# TASK PROMPT
Please restate the data word for word.

# RECORDS FOR THE EXERCISE

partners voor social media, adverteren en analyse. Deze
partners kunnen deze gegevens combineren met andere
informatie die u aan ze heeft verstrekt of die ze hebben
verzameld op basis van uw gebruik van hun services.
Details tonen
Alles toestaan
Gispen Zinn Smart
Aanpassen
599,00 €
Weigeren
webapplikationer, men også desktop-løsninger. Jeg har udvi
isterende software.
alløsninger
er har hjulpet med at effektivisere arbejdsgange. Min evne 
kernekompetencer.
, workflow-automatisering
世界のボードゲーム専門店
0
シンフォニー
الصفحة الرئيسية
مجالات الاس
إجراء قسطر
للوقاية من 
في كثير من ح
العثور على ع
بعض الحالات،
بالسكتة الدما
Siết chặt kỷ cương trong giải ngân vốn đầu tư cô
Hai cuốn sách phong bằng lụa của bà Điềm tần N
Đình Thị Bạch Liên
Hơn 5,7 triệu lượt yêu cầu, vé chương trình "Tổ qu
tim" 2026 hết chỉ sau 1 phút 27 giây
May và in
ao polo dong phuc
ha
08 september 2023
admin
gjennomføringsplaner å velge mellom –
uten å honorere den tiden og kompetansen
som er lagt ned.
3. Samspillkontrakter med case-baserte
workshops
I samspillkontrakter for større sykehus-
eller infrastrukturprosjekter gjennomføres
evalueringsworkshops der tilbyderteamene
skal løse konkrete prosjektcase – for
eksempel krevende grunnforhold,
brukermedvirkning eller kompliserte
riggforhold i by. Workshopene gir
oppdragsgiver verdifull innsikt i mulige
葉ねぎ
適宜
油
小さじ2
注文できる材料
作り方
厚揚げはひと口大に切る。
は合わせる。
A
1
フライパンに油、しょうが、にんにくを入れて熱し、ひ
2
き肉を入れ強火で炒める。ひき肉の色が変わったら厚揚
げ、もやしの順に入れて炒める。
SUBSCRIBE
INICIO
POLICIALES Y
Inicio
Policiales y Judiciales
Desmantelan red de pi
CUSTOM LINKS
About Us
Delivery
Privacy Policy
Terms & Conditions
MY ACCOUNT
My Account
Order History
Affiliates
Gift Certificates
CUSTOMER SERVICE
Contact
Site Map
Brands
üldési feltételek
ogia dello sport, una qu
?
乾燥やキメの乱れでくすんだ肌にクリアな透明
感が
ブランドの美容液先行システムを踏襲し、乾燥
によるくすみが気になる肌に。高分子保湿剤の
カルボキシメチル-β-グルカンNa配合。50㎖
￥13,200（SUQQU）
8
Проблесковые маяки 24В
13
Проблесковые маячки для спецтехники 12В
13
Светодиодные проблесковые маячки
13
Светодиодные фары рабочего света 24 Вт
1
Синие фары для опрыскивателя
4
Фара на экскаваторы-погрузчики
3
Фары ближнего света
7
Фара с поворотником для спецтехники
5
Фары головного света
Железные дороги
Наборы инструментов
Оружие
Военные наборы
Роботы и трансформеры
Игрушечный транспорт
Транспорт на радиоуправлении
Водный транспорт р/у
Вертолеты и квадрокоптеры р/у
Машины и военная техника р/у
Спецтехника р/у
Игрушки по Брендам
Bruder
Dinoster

# RESPONSE
partners voor social media, adverteren en analyse. Deze
partners kunnen deze gegevens combineren met andere
informatie die u aan ze heeft verstrekt of die ze hebben
verzameld op basis van uw gebruik van hun services.
Details tonen
Alles toestaan
Gispen Zinn Smart
Aanpassen
599,00 €
Weigeren
webapplikationer, men også desktop-løsninger. Jeg har udvi
isterende software.
alløsninger
er har hjulpet med at effektivisere arbejdsgange. Min evne 
kernekompetencer.
, workflow-automatisering
世界のボードゲーム専門店
0
シンフォニー
الصفحة الرئيسية
مجالات الاس
إجراء قسطر
للوقاية من 
في كثير من ح
العثور على ع
بعض الحالات،
بالسكتة الدما
Siết chặt kỷ cương trong giải ngân vốn đầu tư cô
Hai cuốn sách phong bằng lụa của bà Điềm tần N
Đình Thị Bạch Liên
Hơn 5,7 triệu lượt yêu cầu, vé chương trình "Tổ qu
tim" 2026 hết chỉ sau 1 phút 27 giây
May và in
ao polo dong phuc
ha
08 september 2023
admin
gjennomføringsplaner å velge mellom –
uten å honorere den tiden og kompetansen
som er lagt ned.
3. Samspillkontrakter med case-baserte
workshops
I samspillkontrakter for større sykehus-
eller infrastrukturprosjekter gjennomføres
evalueringsworkshops der tilbyderteamene
skal løse konkrete prosjektcase – for
eksempel krevende grunnforhold,
brukermedvirkning eller kompliserte
riggforhold i by. Workshopene gir
oppdragsgiver verdifull innsikt i mulige
葉ねぎ
適宜
油
小さじ2
注文できる材料
作り方
厚揚げはひと口大に切る。
は合わせる。
A
1
フライパンに油、しょうが、にんにくを入れて熱し、ひ
2
き肉を入れ強火で炒める。ひき肉の色が変わったら厚揚
げ、もやしの順に入れて炒める。
SUBSCRIBE
INICIO
POLICIALES Y
Inicio
Policiales y Judiciales
Desmantelan red de pi
CUSTOM LINKS
About Us
Delivery
Privacy Policy
Terms & Conditions
MY ACCOUNT
My Account
Order History
Affiliates
Gift Certificates
CUSTOMER SERVICE
Contact
Site Map
Brands
üldési feltételek
ogia dello sport, una qu
?
乾燥やキメの乱れでくすんだ肌にクリアな透明
感が
ブランドの美容液先行システムを踏襲し、乾燥
によるくすみが気になる肌に。高分子保湿剤の
カルボキシメチル-β-グルカンNa配合。50㎖
￥13,200（SUQQU）
8
Проблесковые маяки 24В
13
Проблесковые маячки для спецтехники 12В
13
Светодиодные проблесковые маячки
13
Светодиодные фары рабочего света 24 Вт
1
Синие фары для опрыскивателя
4
Фара на экскаваторы-погрузчики
3
Фары ближнего света
7
Фара с поворотником для спецтехники
5
Фары головного света
Железные дороги
Наборы инструментов
Оружие
Военные наборы
Роботы и трансформеры
Игрушечный транспорт
Транспорт на радиоуправлении
Водный транспорт р/у
Вертолеты и квадрокоптеры р/у
Машины и военная техника р/у
Спецтехника р/у
Игрушки по Брендам
Bruder
Dinoster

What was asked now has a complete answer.